Earley
Earley copied to clipboard
Capture result as well as matched tokens
trafficstars
It would be nice to be able to capture the result of a production as well as the text matched by it, for example:
match :: Prod r e t a -> Prod r e t ([t], a)
Ignoring NonTerminals it could look like this:
match :: Prod r e t a -> Prod r e t ([t], a)
match = \case
Pure a -> Pure ([], a)
Terminal p c ->
Terminal (\t -> (t, ) <$> p t) (biliftA2 (flip (:)) id <$> match c)

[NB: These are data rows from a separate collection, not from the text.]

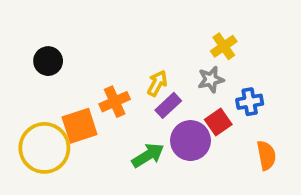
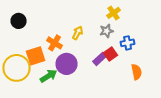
orange cross: (115, 102) -> (55, 43), turned -35
purple rectangle: (168, 105) -> (100, 59), moved
purple circle: (190, 141) -> (67, 64), moved
green arrow: (148, 155) -> (49, 76), moved

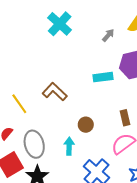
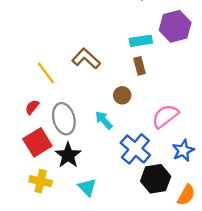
brown rectangle: (125, 118) -> (140, 66), moved
cyan arrow: (69, 146) -> (104, 120), turned -42

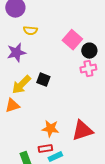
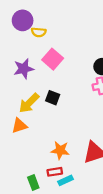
yellow semicircle: (30, 31) -> (39, 32), moved
pink square: (72, 40) -> (53, 59), moved

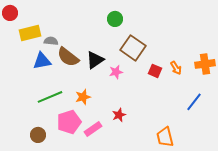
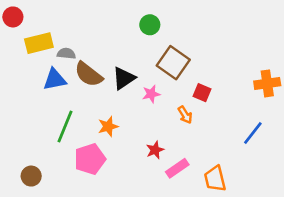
orange arrow: (176, 68) -> (185, 115), moved
green line: (50, 97) -> (65, 127), turned -45
pink rectangle: (93, 129) -> (177, 168), moved
brown circle: (38, 135) -> (31, 176), moved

-- NonTerminal :: !(r e t a) -> !(Prod r e t (a -> b)) -> Prod r e t b
NonTerminal _ _ -> error "match: NonTerminal"
Alts as c ->
-- Alts (match <$> as) (((\(ts, f) (t, x) -> (t ++ ts, f x))) <$> match c)
Alts (match <$> as) (biliftA2 (flip (++)) id <$> match c)
Many a c -> Many
(match a)
((\(t, f) (unzip -> (ts, xs)) -> (concat (ts ++ [t]), f xs)) <$> match c)
Named p n -> Named (match p) n
Edit: corrected implementation
That sounds like a useful feature. A PR would be welcome.
An alternative approach might be to add a primitive
position :: Prod r e t Int
which always succeeds, giving you the current position in the input string.
You could then get the position before and after a production and use that to get the parsed slice of the input string.